**Exercise prompt:** Print the records below exactly, and do not carry over any picture.

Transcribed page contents
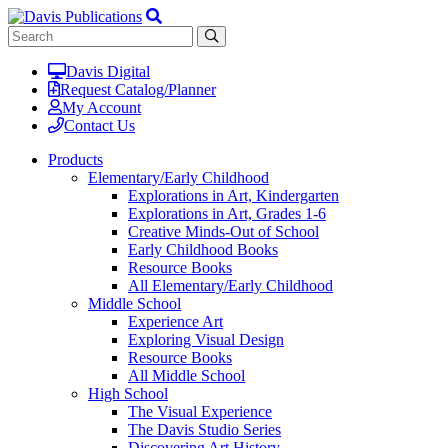
Davis Digital
Request Catalog/Planner
My Account
Contact Us
Products
Elementary/Early Childhood
Explorations in Art, Kindergarten
Explorations in Art, Grades 1-6
Creative Minds-Out of School
Early Childhood Books
Resource Books
All Elementary/Early Childhood
Middle School
Experience Art
Exploring Visual Design
Resource Books
All Middle School
High School
The Visual Experience
The Davis Studio Series
Discovering Art History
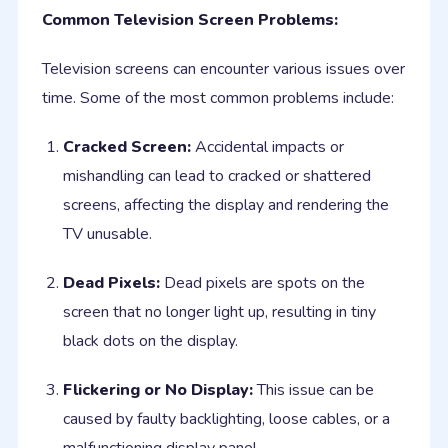
Common Television Screen Problems:
Television screens can encounter various issues over
time. Some of the most common problems include:
Cracked Screen:
Accidental impacts or
mishandling can lead to cracked or shattered
screens, affecting the display and rendering the
TV unusable.
Dead Pixels:
Dead pixels are spots on the
screen that no longer light up, resulting in tiny
black dots on the display.
Flickering or No Display:
This issue can be
caused by faulty backlighting, loose cables, or a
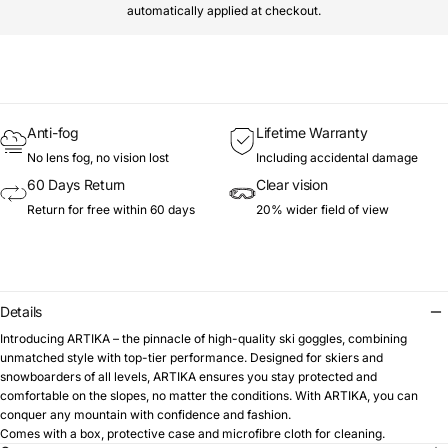
automatically applied at checkout.
Anti-fog
Lifetime Warranty
No lens fog, no vision lost
Including accidental damage
60 Days Return
Clear vision
Return for free within 60 days
20% wider field of view
Details
Introducing ARTIKA – the pinnacle of high-quality ski goggles, combining
unmatched style with top-tier performance. Designed for skiers and
snowboarders of all levels, ARTIKA ensures you stay protected and
comfortable on the slopes, no matter the conditions. With ARTIKA, you can
conquer any mountain with confidence and fashion.
Comes with a box, protective case and microfibre cloth for cleaning.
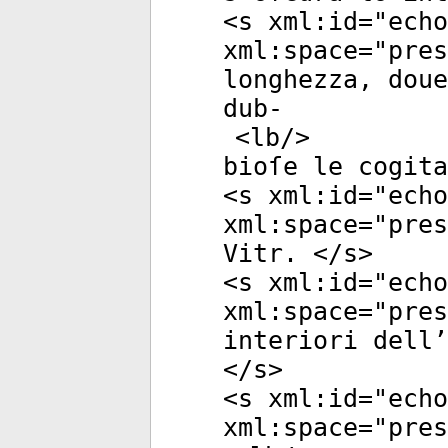
<
s
xml:id
="
echo
xml:space
="
pres
longhezza, doue
dub-
<
lb
/>
bioſe le cogita
<
s
xml:id
="
echo
xml:space
="
pres
Vitr. </
s
>
<
s
xml:id
="
echo
xml:space
="
pres
interiori dell’
</
s
>
<
s
xml:id
="
echo
xml:space
="
pres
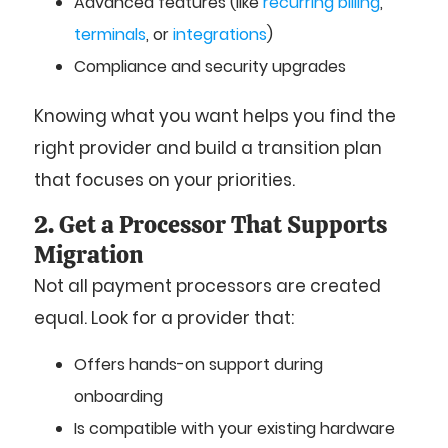
Advanced features (like
recurring billing
,
terminals
, or
integrations
)
Compliance and security upgrades
Knowing what you want helps you find the
right provider and build a transition plan
that focuses on your priorities.
2. Get a Processor That Supports
Migration
Not all payment processors are created
equal. Look for a provider that:
Offers hands-on support during
onboarding
Is compatible with your existing hardware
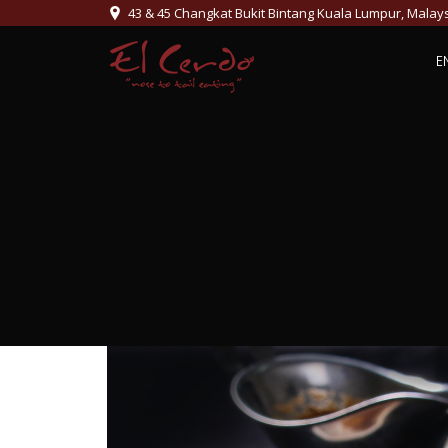
43 & 45 Changkat Bukit Bintang Kuala Lumpur, Malay
E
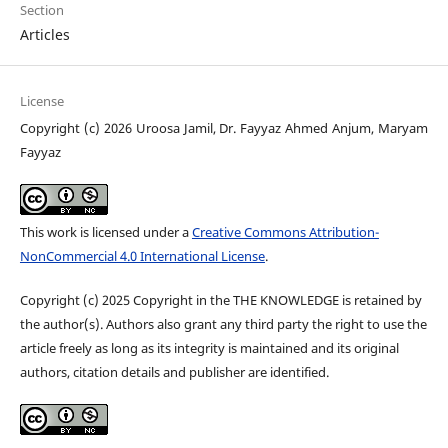
Section
Articles
License
Copyright (c) 2026 Uroosa Jamil, Dr. Fayyaz Ahmed Anjum, Maryam
Fayyaz
This work is licensed under a
Creative Commons Attribution-
NonCommercial 4.0 International License
.
Copyright (c) 2025 Copyright in the THE KNOWLEDGE is retained by
the author(s). Authors also grant any third party the right to use the
article freely as long as its integrity is maintained and its original
authors, citation details and publisher are identified.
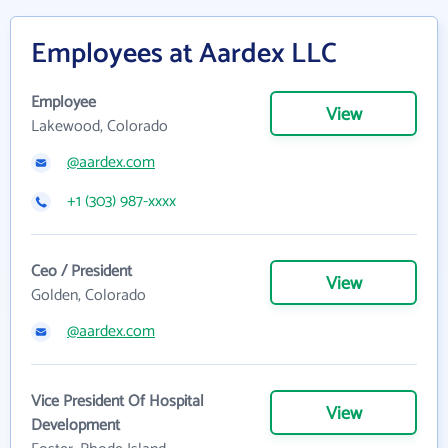
Employees at Aardex LLC
Employee
View
Lakewood, Colorado
@aardex.com
+1 (303) 987-xxxx
Ceo / President
View
Golden, Colorado
@aardex.com
Vice President Of Hospital
View
Development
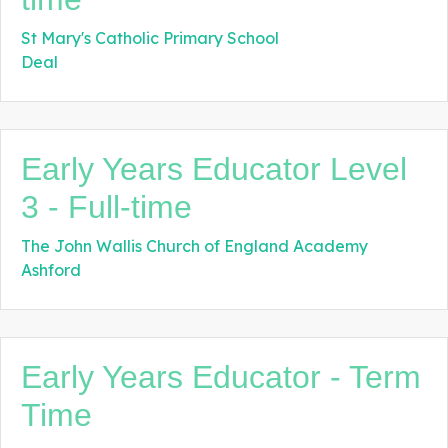
St Mary's Catholic Primary School
Deal
Early Years Educator Level
3 - Full-time
The John Wallis Church of England Academy
Ashford
Early Years Educator - Term
Time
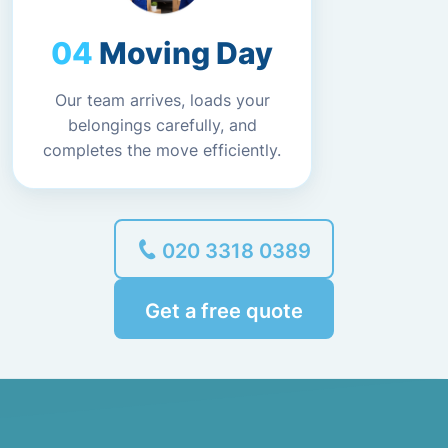
Moving Day
Our team arrives, loads your
belongings carefully, and
completes the move efficiently.
020 3318 0389
Get a free quote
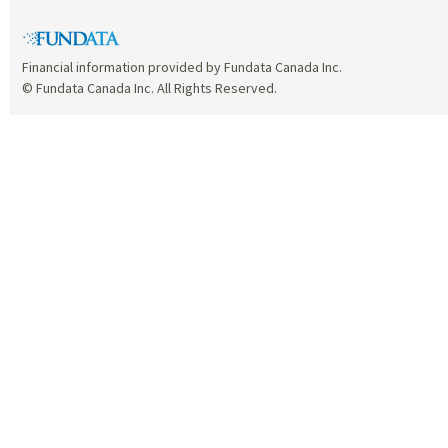
Financial information provided by Fundata Canada Inc.
© Fundata Canada Inc. All Rights Reserved.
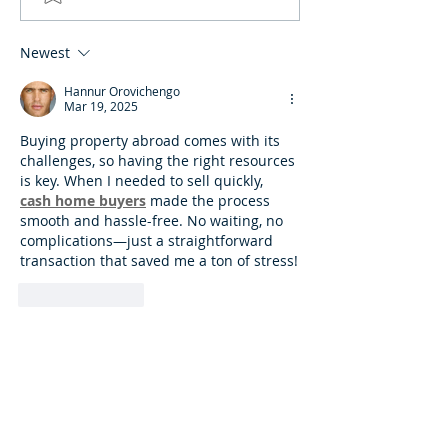
Newest
Hannur Orovichengo
Mar 19, 2025
Buying property abroad comes with its 
challenges, so having the right resources 
is key. When I needed to sell quickly, 
cash home buyers
 made the process 
smooth and hassle-free. No waiting, no 
complications—just a straightforward 
transaction that saved me a ton of stress!
Like
Reply
Featured Posts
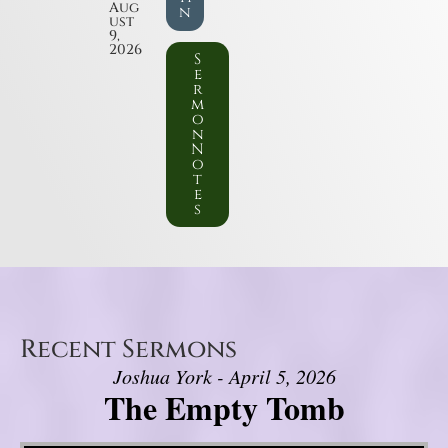
Aug
n
ust
9,
2026
S
e
r
m
o
n
N
o
t
e
s
Recent Sermons
Joshua York - April 5, 2026
The Empty Tomb
Video Player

**Solved problem:**
Davis Digital
Request Catalog/Planner
My Account
Contact Us
Products
Elementary/Early Childhood
Explorations in Art, Kindergarten
Explorations in Art, Grades 1-6
Creative Minds-Out of School
Early Childhood Books
Resource Books
All Elementary/Early Childhood
Middle School
Experience Art
Exploring Visual Design
Resource Books
All Middle School
High School
The Visual Experience
The Davis Studio Series
Discovering Art History
Common Television Screen Problems:
Television screens can encounter various issues over
time. Some of the most common problems include:
Cracked Screen:
Accidental impacts or
mishandling can lead to cracked or shattered
screens, affecting the display and rendering the
TV unusable.
Dead Pixels:
Dead pixels are spots on the
screen that no longer light up, resulting in tiny
black dots on the display.
Flickering or No Display:
This issue can be
caused by faulty backlighting, loose cables, or a
automatically applied at checkout.
Anti-fog
Lifetime Warranty
No lens fog, no vision lost
Including accidental damage
60 Days Return
Clear vision
Return for free within 60 days
20% wider field of view
Details
Introducing ARTIKA – the pinnacle of high-quality ski goggles, combining
unmatched style with top-tier performance. Designed for skiers and
snowboarders of all levels, ARTIKA ensures you stay protected and
comfortable on the slopes, no matter the conditions. With ARTIKA, you can
conquer any mountain with confidence and fashion.
Comes with a box, protective case and microfibre cloth for cleaning.
<
s
xml:id
="
echo
xml:space
="
pres
longhezza, doue
dub-
<
lb
/>
bioſe le cogita
<
s
xml:id
="
echo
xml:space
="
pres
Vitr. </
s
>
<
s
xml:id
="
echo
xml:space
="
pres
interiori dell’
</
s
>
<
s
xml:id
="
echo
xml:space
="
pres
Advanced features (like
recurring billing
,
terminals
, or
integrations
)
Compliance and security upgrades
Knowing what you want helps you find the
right provider and build a transition plan
that focuses on your priorities.
2. Get a Processor That Supports
Migration
Not all payment processors are created
equal. Look for a provider that:
Offers hands-on support during
onboarding
Is compatible with your existing hardware
43 & 45 Changkat Bukit Bintang Kuala Lumpur, Malay
E
Section
Articles
License
Copyright (c) 2026 Uroosa Jamil, Dr. Fayyaz Ahmed Anjum, Maryam
Fayyaz
This work is licensed under a
Creative Commons Attribution-
NonCommercial 4.0 International License
.
Copyright (c) 2025 Copyright in the THE KNOWLEDGE is retained by
the author(s). Authors also grant any third party the right to use the
article freely as long as its integrity is maintained and its original
authors, citation details and publisher are identified.
Employees at Aardex LLC
Employee
View
Lakewood, Colorado
@aardex.com
+1 (303) 987-xxxx
Ceo / President
View
Golden, Colorado
@aardex.com
Vice President Of Hospital
View
Development
St Mary's Catholic Primary School
Deal
Early Years Educator Level
3 - Full-time
The John Wallis Church of England Academy
Ashford
Early Years Educator - Term
Time
Moving Day
Our team arrives, loads your
belongings carefully, and
completes the move efficiently.
020 3318 0389
Get a free quote
Financial information provided by Fundata Canada Inc.
© Fundata Canada Inc. All Rights Reserved.
Newest
Hannur Orovichengo
Mar 19, 2025
Buying property abroad comes with its 
challenges, so having the right resources 
is key. When I needed to sell quickly, 
cash home buyers
 made the process 
smooth and hassle-free. No waiting, no 
complications—just a straightforward 
transaction that saved me a ton of stress!
Like
Reply
Featured Posts
Aug
n
ust
9,
2026
S
e
r
m
o
n
N
o
t
e
s
Recent Sermons
Joshua York - April 5, 2026
The Empty Tomb
Video Player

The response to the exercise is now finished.